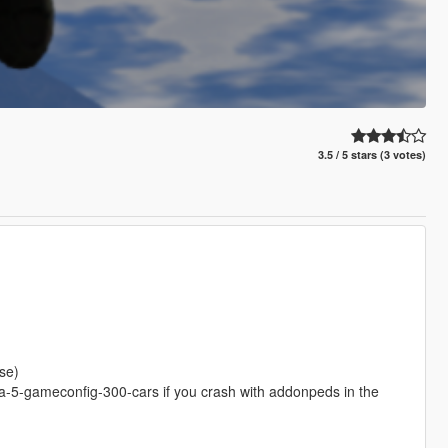
3.5 / 5 stars (3 votes)
se)
-5-gameconfig-300-cars if you crash with addonpeds in the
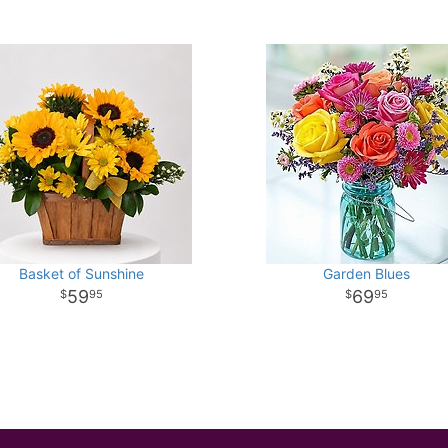
Basket of Sunshine
Garden Blues
59
69
95
95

**Task objective:** Return each entry exactly as given. Leave the images out.

**Response to this task:**
3.5 / 5 stars (3 votes)
se)
-5-gameconfig-300-cars if you crash with addonpeds in the
Basket of Sunshine
Garden Blues
59
69
95
95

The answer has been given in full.